【脳科学×子育て】子どもの自己コントロール能力を高める3つの方法

結論

わがままな態度は、しつけの問題ではないかもしれません。脳が不安がっているか、生活習慣の乱れが原因のことがあります。この場合、朝の運動習慣や肯定的な言葉かけをするとよいでしょう。本記事では、以下のお悩みを解消いたします。

  • 嫌なことがあると、すぐに手がでる
  • 嫌いなことや苦手なことは、すぐに投げ出す
  • 自分のやりたいことを優先する
  • 時間が守れない

はじめに

箇条書きであげた悩みは、特別支援学級だけでなく、通常学級でも多く見られるのではないでしょうか。

これらをまとめると、自己コントロール能力(自律性)が低いとも言えます。

自己コントロール能力が低い理由

もし、我慢ができなかったり、自分勝手な言動が目立つ場合、理由はなんだと思いますか?

親のしつけの問題でしょうか。それとも、自己コントロール能力が低い方は全員発達障がいを疑うべきなのでしょうか。

違います。

正解は、不安と恐怖という環境が原因です。

例えば、家庭で親とのコミュニケーションがとりにくい場合、不安や寂しさにつながりますし、虐待にさらされていれば、不安のみならず常に恐怖と戦っている環境となります。

脳が危険な環境であると判断した場合、自分を守るためには、戦うか、逃げるかを素早く判断しなければなりません。つまり、考えている場合ではなく、直感的に動くように脳が命令するのです。

そして、そのような脳の状態になってしまうと、人間の思考は否定的、回避的になってしまうのです。

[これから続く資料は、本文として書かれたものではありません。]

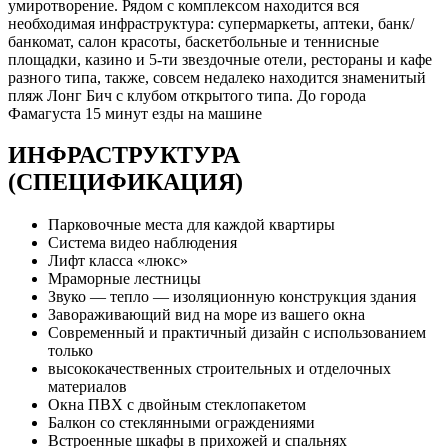
умиротворение. Рядом с комплексом находится вся
необходимая инфраструктура: супермаркеты, аптеки, банк/
банкомат, салон красоты, баскетбольные и теннисные
площадки, казино и 5-ти звездочные отели, рестораны и кафе
разного типа, также, совсем недалеко находится знаменитый
пляж Лонг Бич с клубом открытого типа. До города
Фамагуста 15 минут езды на машине
ИНФРАСТРУКТУРА
(СПЕЦИФИКАЦИЯ)
Парковочные места для каждой квартиры
Система видео наблюдения
Лифт класса «люкс»
Мраморные лестницы
Звуко — тепло — изоляционную конструкция здания
Завораживающий вид на море из вашего окна
Современный и практичный дизайн с использованием
только
высококачественных строительных и отделочных
материалов
Окна ПВХ с двойным стеклопакетом
Балкон со стеклянными ограждениями
Встроенные шкафы в прихожей и спальнях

厄介なことは、脳が場面ごとに適切に安全か危険かを判断できるわけではないということです。故に、家庭環境が悪いと学校での態度にも影響してくるのです。

自己コントロール能力の高め方

以上のことが原因だとすれば、ロールプレイによる伝え方の学習や道徳教育の一部にも疑問が生じてきませんか?

自己コントロール能力を高める方法は、3つあります。

 

1つ目は、安心感のある居場所をつくること

2つ目は、生活習慣を帰ること

3つ目は、子どもに決定権を増やすことです。

 

順番に確認しましょう。

安心感のある居場所とは

脳が不安や恐怖を感じているとすれば、それは大人から否定的なことを浴びていたり、虐待されていたり、物事がうまく行かずどうすればいいのかわからない状態のいずれかでしょう。

学校を安心な場所にするためには、学級内で困ったことがあればいつでもサポートをするということを伝えたり、クラス全体で肯定的な言葉を増やす取り組み(いいこと見つけなど)を積極的に取り入れたいですね!

生活習慣を整える

私たちの自己コントロール能力は、前頭葉が発達したからこそ、得られたものです。しかし、その自己コントロール能力と対立するのが、生存に必要な本能です。

食欲、睡眠欲、性欲のみならず、何かを獲得したいという欲などです。本能を抑え、理性を優位に働かせるためには、本能を司る部位(大脳辺縁系)と理性を司る部位(前頭葉)の架け橋となる、セロトニンという物質が必要です。

セロトニンは、脳が分泌するホルモンの1つです。このホルモンは、朝日を浴びることや軽い運動、咀嚼、によって分泌されます。つまり、生活習慣が乱れていると、不足してしまい自己コントロール能力が低下してしまうのです。

自分で決める

人は他人に決められることを嫌います。逆に、自分で決めたことは、やり遂げようとする傾向にあります。

そのため、できるだけ本人が決めるという場面を用意しましょう。

例えば、遊ぶ時間は大人が何時までというように、決めてしまいがちですが、最初はどのくらいまで遊びたいかを聞いてみましょう。

大人が想定している時間よりオーバーしている場合、理由をきちんと伝えて、改めて時間を聞きます。

もしかしたら、子どもから「何時までならいいの?」と聞いてくるかもしれませんが、そのときは時間を伝えてもよいでしょう。

相談して決めたという感覚があれば、帰る時間を守りやすくなったり、「もう少しだけ!」といってずるずる遅くなるということも防ぎやすくなります。

おわりに

自己コントロール能力を高めるには、しつけの仕方よりも脳の特性を理解したアプローチが有効です。もちろん、発達には時間がかかります。

発達の途中では、子どもに根気強く言い聞かせる場面も必要になり、辛いこともあるかもしれません。でもそれは、しつけの仕方が悪いということではありません

もし、年齢に対して、「わがままだな」、「トラブルが多いな」と感じたら、次のことを実践してみてください。

  • 朝、外で身体を動かす
  • 子どもに共感しながら話を聞く
  • 自分で決める場面を増やす

たったこの3つだけで、子どもだけでなく大人も変わることができるのです。